The next few days were more of the same, which is to say the main activity was getting Claire stoned, which she seemed to enjoy very much. Claire with her inhibitions down and her mortality looming had a lot of emotions and emotional energy. Sometimes that meant she was charming to the point of hyperactivity and sometimes she went on rants about my father, or topics like… nuclear energy? (I know.)
I woke up on the morning of my 24th birthday with dry mouth and a stuffed-up head. What I should have done was get up, hydrate, and take a hot shower.
What I did was pull the blankets over my head and go back to sleep.
Later I heard the sounds of breakfast (or was it lunch?) but I wasn’t hungry. Even the scent of coffee being brewed wasn’t enough to get me out of bed. I just didn’t want to move. Or I couldn’t move, it’s kind of hard to tell which.
Some of the time I was awake and staring at the ceiling and some of the time I dozed. I woke up from one of the bouts of dozing to voices murmuring outside my door. Flip and Claire.
A few minutes later Flip knocked and then stuck his head in. “You alive?”
“Yeah. But if I wasn’t, that joke wouldn’t be funny.”
He was carrying a mug of coffee and he set it down on the shelf next to the bed. “Jokes are ways of coping with our fears.”
I sat up. “If that were true there would be a lot more jokes about cancer.”
“I bet if you spend any time on a cancer ward, you’ll find out just how many there are.”
“This conversation is not cheering me up.” I looked at the coffee mug. “For me?”
“Of course it’s for you.” He shook his head slightly. “When did you say Ziggy was getting here?”
“He wasn’t sure. He said he was working on it.” I took a sip of the coffee and felt more human instantly. “Wow, you made it sweet.”
“I made sugar syrup so I could pack more in.” He pulled the bandanna off his head and scratched. “I think I’m going to shave my head again. It’s been a while.”
“Um, great?” I wasn’t sure why he was telling me that other than there wasn’t a lot to talk about. “Just don’t get near me with the clippers.”
“Ha, don’t worry on that score.” He looked out the tiny window at the car port. “I’m going to try to convince Claire to let me even out hers, too. She’s got uneven patches.”
“But is she going to even admit those patches exist?” I said. “Or are you going to have to have a fifteen-minute long negotiation around the subject until she lets you do it, all the while denying that it’s necessary?”
Flip didn’t answer that, not directly. He sat down on the edge of the bed and when I had finished most of the coffee, he said, “I think you’re depressed.”
“What makes you think that?”
“You literally haven’t gotten out of bed.”
“Like I have somewhere to be?”
“Yeah, you have somewhere to be. We’re taking you out for your birthday.”
“Me and Claire and Chief. Claire says there’s a steakhouse you like.”
There was a steakhouse she liked is what that meant. I hadn’t realized she liked the place enough to go back. “It’s all right. Are we sure she’s up to eating steak?”
“She said something about creamed spinach and chocolate mousse.”
“Yep. So get your clothes on. I figure we’ll leave in about two hours.”
He took the empty mug and left the room and then I just sat there staring at my hands where they were lying in my lap on top of the light blue and white checker-pattern comforter. I felt awake but getting out of bed was still a leap I wasn’t ready to make.

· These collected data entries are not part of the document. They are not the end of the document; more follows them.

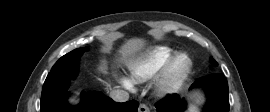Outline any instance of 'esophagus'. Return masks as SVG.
Returning a JSON list of instances; mask_svg holds the SVG:
<instances>
[{
  "mask_svg": "<svg viewBox=\"0 0 270 112\" xmlns=\"http://www.w3.org/2000/svg\"><path fill=\"white\" fill-rule=\"evenodd\" d=\"M138 112H150L149 108L145 104H140Z\"/></svg>",
  "mask_w": 270,
  "mask_h": 112,
  "instance_id": "1",
  "label": "esophagus"
}]
</instances>
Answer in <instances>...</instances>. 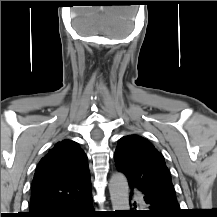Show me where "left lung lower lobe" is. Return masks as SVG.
Instances as JSON below:
<instances>
[{
    "label": "left lung lower lobe",
    "instance_id": "left-lung-lower-lobe-1",
    "mask_svg": "<svg viewBox=\"0 0 217 217\" xmlns=\"http://www.w3.org/2000/svg\"><path fill=\"white\" fill-rule=\"evenodd\" d=\"M144 201L148 205L147 211L129 212L128 214H135L139 216L149 217H178L179 212L171 209L165 202L156 200L152 197H145Z\"/></svg>",
    "mask_w": 217,
    "mask_h": 217
}]
</instances>
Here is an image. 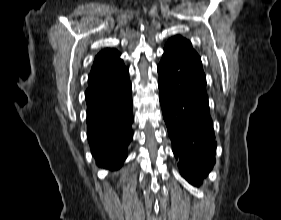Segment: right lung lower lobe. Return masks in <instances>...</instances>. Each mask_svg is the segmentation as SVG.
I'll list each match as a JSON object with an SVG mask.
<instances>
[{
  "instance_id": "1",
  "label": "right lung lower lobe",
  "mask_w": 281,
  "mask_h": 220,
  "mask_svg": "<svg viewBox=\"0 0 281 220\" xmlns=\"http://www.w3.org/2000/svg\"><path fill=\"white\" fill-rule=\"evenodd\" d=\"M87 136L98 167L117 170L133 137L131 83L85 93Z\"/></svg>"
}]
</instances>
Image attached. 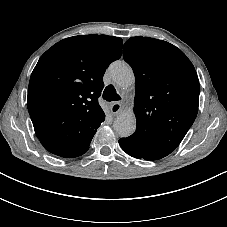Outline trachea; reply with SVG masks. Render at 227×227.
I'll use <instances>...</instances> for the list:
<instances>
[{
    "label": "trachea",
    "mask_w": 227,
    "mask_h": 227,
    "mask_svg": "<svg viewBox=\"0 0 227 227\" xmlns=\"http://www.w3.org/2000/svg\"><path fill=\"white\" fill-rule=\"evenodd\" d=\"M103 98L106 101H118L121 100V97L116 93V90L113 85H108L104 92H103Z\"/></svg>",
    "instance_id": "obj_1"
}]
</instances>
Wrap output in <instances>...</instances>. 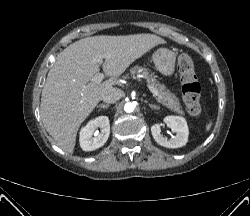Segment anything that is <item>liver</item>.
I'll use <instances>...</instances> for the list:
<instances>
[{
    "label": "liver",
    "instance_id": "obj_1",
    "mask_svg": "<svg viewBox=\"0 0 250 216\" xmlns=\"http://www.w3.org/2000/svg\"><path fill=\"white\" fill-rule=\"evenodd\" d=\"M164 43L154 34L100 35L83 38L60 52L48 72L40 105L44 127L55 144L73 153L77 131L103 92L117 84V77L136 59ZM99 55L104 57L103 71L111 78L95 84Z\"/></svg>",
    "mask_w": 250,
    "mask_h": 216
}]
</instances>
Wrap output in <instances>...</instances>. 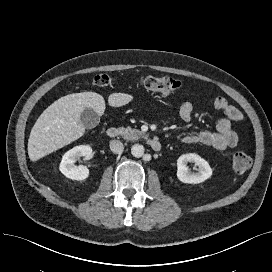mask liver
I'll use <instances>...</instances> for the list:
<instances>
[{
    "label": "liver",
    "mask_w": 272,
    "mask_h": 272,
    "mask_svg": "<svg viewBox=\"0 0 272 272\" xmlns=\"http://www.w3.org/2000/svg\"><path fill=\"white\" fill-rule=\"evenodd\" d=\"M133 96L113 93L108 97L111 107H121L132 101ZM85 108L93 109L99 116L105 111V100L96 92L69 94L46 108L35 122L28 140V155L37 161L72 143L85 133L80 122Z\"/></svg>",
    "instance_id": "liver-1"
}]
</instances>
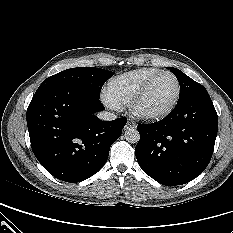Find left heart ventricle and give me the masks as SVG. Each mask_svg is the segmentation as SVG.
Masks as SVG:
<instances>
[{"instance_id": "b2bd125f", "label": "left heart ventricle", "mask_w": 233, "mask_h": 233, "mask_svg": "<svg viewBox=\"0 0 233 233\" xmlns=\"http://www.w3.org/2000/svg\"><path fill=\"white\" fill-rule=\"evenodd\" d=\"M176 83L172 76L161 75L150 85L138 108L145 112H155L165 108L174 98Z\"/></svg>"}]
</instances>
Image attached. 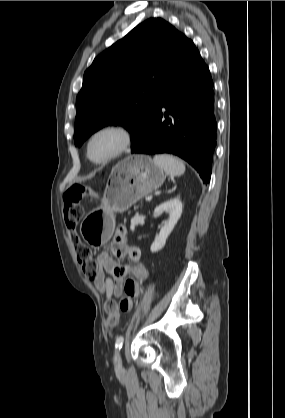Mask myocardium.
Here are the masks:
<instances>
[{"label":"myocardium","instance_id":"myocardium-1","mask_svg":"<svg viewBox=\"0 0 285 418\" xmlns=\"http://www.w3.org/2000/svg\"><path fill=\"white\" fill-rule=\"evenodd\" d=\"M104 133H113L118 136L119 142L116 148L107 156L100 160L93 159L90 154V146L95 138L104 134ZM133 137L128 128L121 124H106L98 127L92 131L86 139L85 143V155L87 159L96 165H102L114 160L126 152H128L132 146Z\"/></svg>","mask_w":285,"mask_h":418}]
</instances>
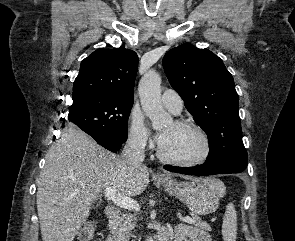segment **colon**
<instances>
[{"label":"colon","instance_id":"colon-1","mask_svg":"<svg viewBox=\"0 0 295 241\" xmlns=\"http://www.w3.org/2000/svg\"><path fill=\"white\" fill-rule=\"evenodd\" d=\"M95 233V224L93 222L86 223L80 230V241H92Z\"/></svg>","mask_w":295,"mask_h":241}]
</instances>
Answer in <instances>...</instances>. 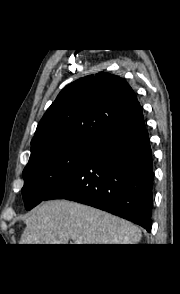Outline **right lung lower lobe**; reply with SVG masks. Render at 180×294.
<instances>
[{"label":"right lung lower lobe","instance_id":"98d812e1","mask_svg":"<svg viewBox=\"0 0 180 294\" xmlns=\"http://www.w3.org/2000/svg\"><path fill=\"white\" fill-rule=\"evenodd\" d=\"M152 151L141 107L104 135L73 174L46 200L96 207L151 230Z\"/></svg>","mask_w":180,"mask_h":294}]
</instances>
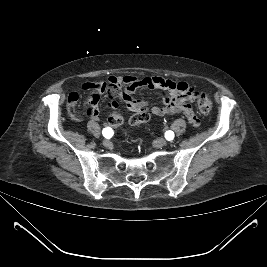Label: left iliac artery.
<instances>
[{
  "instance_id": "left-iliac-artery-1",
  "label": "left iliac artery",
  "mask_w": 267,
  "mask_h": 267,
  "mask_svg": "<svg viewBox=\"0 0 267 267\" xmlns=\"http://www.w3.org/2000/svg\"><path fill=\"white\" fill-rule=\"evenodd\" d=\"M165 137L167 140H172L174 138V133L172 131H167Z\"/></svg>"
}]
</instances>
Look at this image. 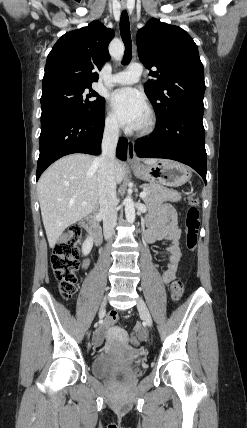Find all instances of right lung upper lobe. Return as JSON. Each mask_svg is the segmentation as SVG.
Segmentation results:
<instances>
[{"label":"right lung upper lobe","instance_id":"1","mask_svg":"<svg viewBox=\"0 0 247 428\" xmlns=\"http://www.w3.org/2000/svg\"><path fill=\"white\" fill-rule=\"evenodd\" d=\"M114 31L93 21L87 27L63 35L47 57L42 92L62 86H91L110 59L108 45Z\"/></svg>","mask_w":247,"mask_h":428}]
</instances>
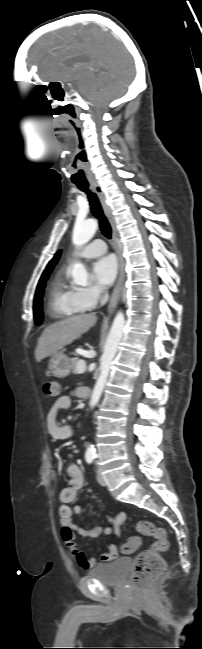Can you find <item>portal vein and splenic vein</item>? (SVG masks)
<instances>
[{
	"label": "portal vein and splenic vein",
	"mask_w": 202,
	"mask_h": 649,
	"mask_svg": "<svg viewBox=\"0 0 202 649\" xmlns=\"http://www.w3.org/2000/svg\"><path fill=\"white\" fill-rule=\"evenodd\" d=\"M77 369L80 374H83L86 371V365L83 360H80L77 364Z\"/></svg>",
	"instance_id": "18ae733b"
}]
</instances>
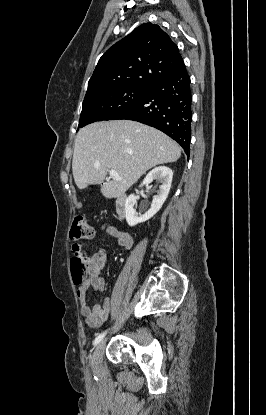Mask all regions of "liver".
I'll use <instances>...</instances> for the list:
<instances>
[{
    "instance_id": "1",
    "label": "liver",
    "mask_w": 266,
    "mask_h": 415,
    "mask_svg": "<svg viewBox=\"0 0 266 415\" xmlns=\"http://www.w3.org/2000/svg\"><path fill=\"white\" fill-rule=\"evenodd\" d=\"M180 156V146L153 127L131 120L95 122L76 135L72 172L79 189L101 185L104 197L117 198L146 171ZM111 169L122 180L104 182Z\"/></svg>"
}]
</instances>
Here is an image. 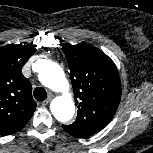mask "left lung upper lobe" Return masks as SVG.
I'll return each instance as SVG.
<instances>
[{"instance_id": "obj_1", "label": "left lung upper lobe", "mask_w": 153, "mask_h": 153, "mask_svg": "<svg viewBox=\"0 0 153 153\" xmlns=\"http://www.w3.org/2000/svg\"><path fill=\"white\" fill-rule=\"evenodd\" d=\"M62 50L78 105L75 122L62 126L72 136L88 137L101 131L118 108L121 97L118 71L104 52L89 44L65 45Z\"/></svg>"}]
</instances>
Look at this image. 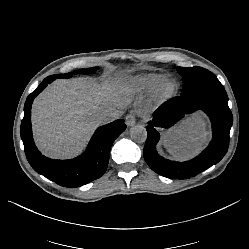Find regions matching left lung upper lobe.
I'll use <instances>...</instances> for the list:
<instances>
[{
    "instance_id": "obj_1",
    "label": "left lung upper lobe",
    "mask_w": 249,
    "mask_h": 249,
    "mask_svg": "<svg viewBox=\"0 0 249 249\" xmlns=\"http://www.w3.org/2000/svg\"><path fill=\"white\" fill-rule=\"evenodd\" d=\"M177 70L183 78L181 94H188L197 89L208 86H222L220 81L212 72L202 67H177Z\"/></svg>"
}]
</instances>
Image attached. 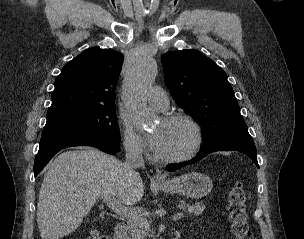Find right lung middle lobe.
<instances>
[{
  "label": "right lung middle lobe",
  "mask_w": 304,
  "mask_h": 239,
  "mask_svg": "<svg viewBox=\"0 0 304 239\" xmlns=\"http://www.w3.org/2000/svg\"><path fill=\"white\" fill-rule=\"evenodd\" d=\"M42 137L87 135L119 143V125L114 105L67 109L48 113Z\"/></svg>",
  "instance_id": "right-lung-middle-lobe-1"
}]
</instances>
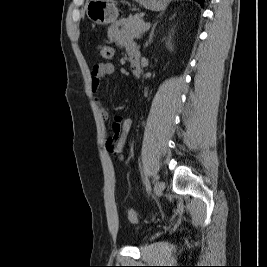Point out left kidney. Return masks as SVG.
Instances as JSON below:
<instances>
[{
	"label": "left kidney",
	"mask_w": 267,
	"mask_h": 267,
	"mask_svg": "<svg viewBox=\"0 0 267 267\" xmlns=\"http://www.w3.org/2000/svg\"><path fill=\"white\" fill-rule=\"evenodd\" d=\"M167 45H168L169 49L172 50V46H171L170 42H168Z\"/></svg>",
	"instance_id": "5707ae66"
}]
</instances>
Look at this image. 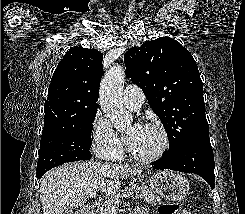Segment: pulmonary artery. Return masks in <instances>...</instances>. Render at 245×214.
Wrapping results in <instances>:
<instances>
[{"instance_id": "pulmonary-artery-1", "label": "pulmonary artery", "mask_w": 245, "mask_h": 214, "mask_svg": "<svg viewBox=\"0 0 245 214\" xmlns=\"http://www.w3.org/2000/svg\"><path fill=\"white\" fill-rule=\"evenodd\" d=\"M144 100L145 95L142 89L136 85L130 84L123 91L124 104L132 110L140 109Z\"/></svg>"}]
</instances>
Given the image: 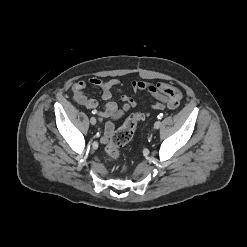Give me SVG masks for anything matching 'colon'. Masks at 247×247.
<instances>
[{
  "label": "colon",
  "instance_id": "5ec220e1",
  "mask_svg": "<svg viewBox=\"0 0 247 247\" xmlns=\"http://www.w3.org/2000/svg\"><path fill=\"white\" fill-rule=\"evenodd\" d=\"M143 119V113H136L126 119V121L114 132L106 146V155L112 160L120 156L121 147L125 146L133 138L136 125Z\"/></svg>",
  "mask_w": 247,
  "mask_h": 247
}]
</instances>
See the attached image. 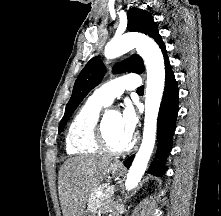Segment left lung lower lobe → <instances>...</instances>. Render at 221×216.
<instances>
[{
	"instance_id": "0a47b994",
	"label": "left lung lower lobe",
	"mask_w": 221,
	"mask_h": 216,
	"mask_svg": "<svg viewBox=\"0 0 221 216\" xmlns=\"http://www.w3.org/2000/svg\"><path fill=\"white\" fill-rule=\"evenodd\" d=\"M165 61V87L160 106L158 121H157V135L158 148L156 151V158L153 160L149 172L151 174L161 176L165 173L164 161L172 149V137L176 128V118L178 113V87L171 69V65L167 56V51L164 43L160 44ZM133 156L125 161L126 167L132 163Z\"/></svg>"
}]
</instances>
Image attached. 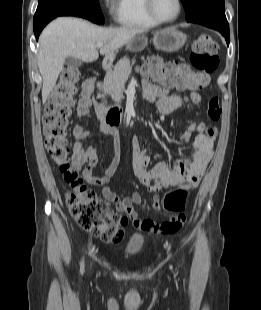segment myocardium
Wrapping results in <instances>:
<instances>
[{
    "instance_id": "obj_1",
    "label": "myocardium",
    "mask_w": 261,
    "mask_h": 310,
    "mask_svg": "<svg viewBox=\"0 0 261 310\" xmlns=\"http://www.w3.org/2000/svg\"><path fill=\"white\" fill-rule=\"evenodd\" d=\"M176 2H177V12L174 15V17H172L170 19H164V18H161L160 16L157 15V13L155 12V9H154V0H145V8H146V11L149 14V16L153 20H155L157 23L168 24V23H172V22L176 21L181 14L182 1L176 0Z\"/></svg>"
}]
</instances>
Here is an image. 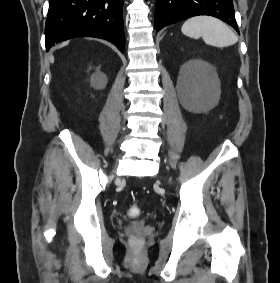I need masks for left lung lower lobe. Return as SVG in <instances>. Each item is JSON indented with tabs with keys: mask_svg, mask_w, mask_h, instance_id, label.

Flip came back in after an hour with a folded towel and travel bottle of shampoo. He put them on the bottom of the bed without a word and walked back out again.
All right. I felt bad that I was making him go through that kind of effort. It’s one thing when you’re on the road and you hire people to support you and make sure you’re fed, watered, medicated, transported, etc. It’s another when a friend has to do it just because they care.
Thus guilt-tripped I got in the shower.